DIRECTIONS FOR THIS TASK – Determine how many lines in the records below include the word "franchise" and output that number alone.
⁂
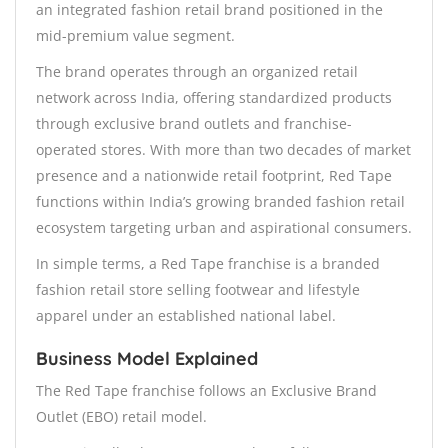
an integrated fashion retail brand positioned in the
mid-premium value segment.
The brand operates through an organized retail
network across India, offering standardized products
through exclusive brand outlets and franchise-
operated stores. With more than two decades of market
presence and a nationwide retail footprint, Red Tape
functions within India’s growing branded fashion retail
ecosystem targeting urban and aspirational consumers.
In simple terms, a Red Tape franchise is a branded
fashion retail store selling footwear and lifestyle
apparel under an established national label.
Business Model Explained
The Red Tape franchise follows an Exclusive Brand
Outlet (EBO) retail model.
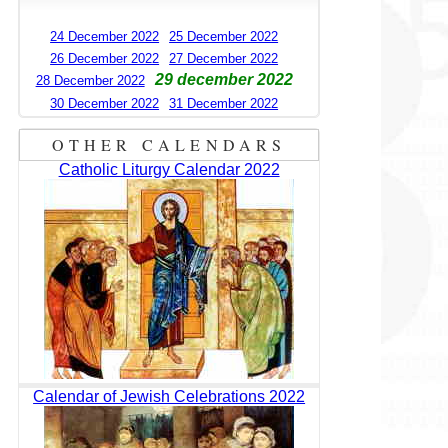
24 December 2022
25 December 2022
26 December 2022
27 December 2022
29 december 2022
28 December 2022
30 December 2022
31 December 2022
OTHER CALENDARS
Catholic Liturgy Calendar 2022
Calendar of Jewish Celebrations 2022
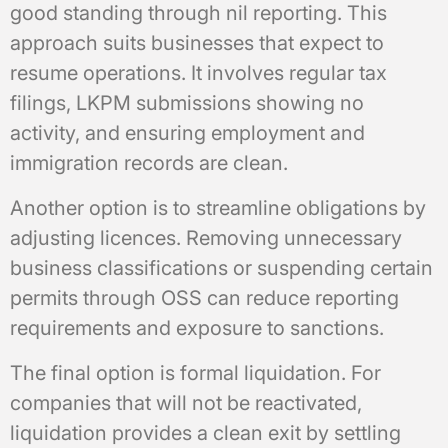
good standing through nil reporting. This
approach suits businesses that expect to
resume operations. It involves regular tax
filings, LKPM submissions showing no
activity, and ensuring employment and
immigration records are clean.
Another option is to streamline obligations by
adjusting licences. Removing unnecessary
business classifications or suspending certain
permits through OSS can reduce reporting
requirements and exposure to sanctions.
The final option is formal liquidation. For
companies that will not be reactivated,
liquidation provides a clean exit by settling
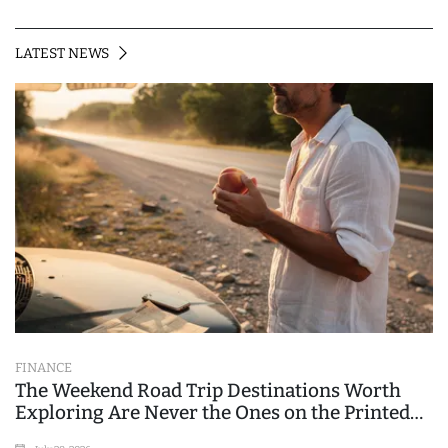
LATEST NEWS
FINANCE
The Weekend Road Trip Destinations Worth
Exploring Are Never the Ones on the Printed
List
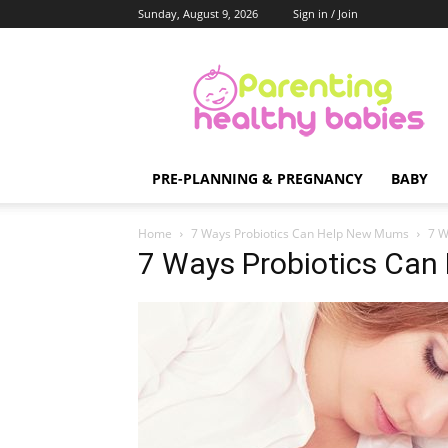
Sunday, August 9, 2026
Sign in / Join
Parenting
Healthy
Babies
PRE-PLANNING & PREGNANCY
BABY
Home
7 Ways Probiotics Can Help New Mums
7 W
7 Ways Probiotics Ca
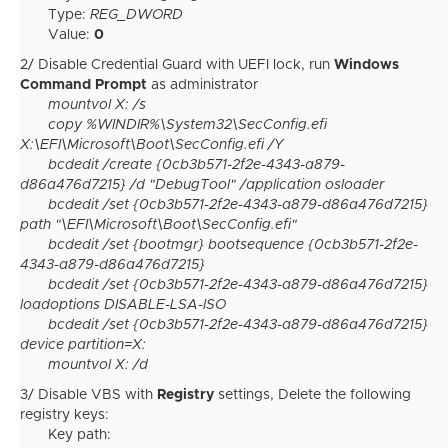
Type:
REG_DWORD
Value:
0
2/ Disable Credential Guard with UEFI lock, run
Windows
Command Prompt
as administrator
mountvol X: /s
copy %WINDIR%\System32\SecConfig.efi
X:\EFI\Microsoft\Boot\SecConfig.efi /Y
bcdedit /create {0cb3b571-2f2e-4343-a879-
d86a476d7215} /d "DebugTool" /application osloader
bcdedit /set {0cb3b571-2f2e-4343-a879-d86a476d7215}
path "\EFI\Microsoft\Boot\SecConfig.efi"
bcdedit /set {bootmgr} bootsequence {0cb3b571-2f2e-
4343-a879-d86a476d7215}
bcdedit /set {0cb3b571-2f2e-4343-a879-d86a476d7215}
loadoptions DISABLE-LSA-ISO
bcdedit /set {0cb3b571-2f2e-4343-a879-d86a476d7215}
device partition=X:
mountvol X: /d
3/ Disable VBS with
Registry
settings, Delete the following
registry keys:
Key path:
⁂
ANSWER FOR THE TASK – 3